### Problem to work on
With the pictures set aside, write out all of the data exactly as it stands.

### Collected material
·····

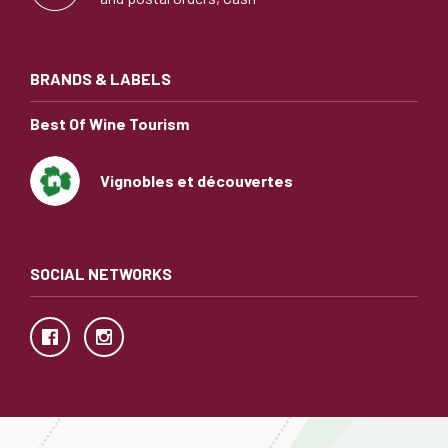
BRANDS & LABELS
Best Of Wine Tourism
Vignobles et découvertes
SOCIAL NETWORKS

·····

### Result for this exercise
BRANDS & LABELS
Best Of Wine Tourism
Vignobles et découvertes
SOCIAL NETWORKS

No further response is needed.